Work task >>
Beginning with the first entry, restate the data word for word and leave out the images.
——————
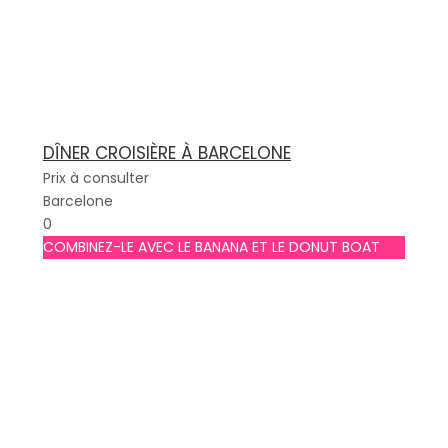
DÎNER CROISIÈRE À BARCELONE
Prix à consulter
Barcelone
0
COMBINEZ-LE AVEC LE BANANA ET LE DONUT BOAT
——————
Solution to this task >>
DÎNER CROISIÈRE À BARCELONE
Prix à consulter
Barcelone
0
COMBINEZ-LE AVEC LE BANANA ET LE DONUT BOAT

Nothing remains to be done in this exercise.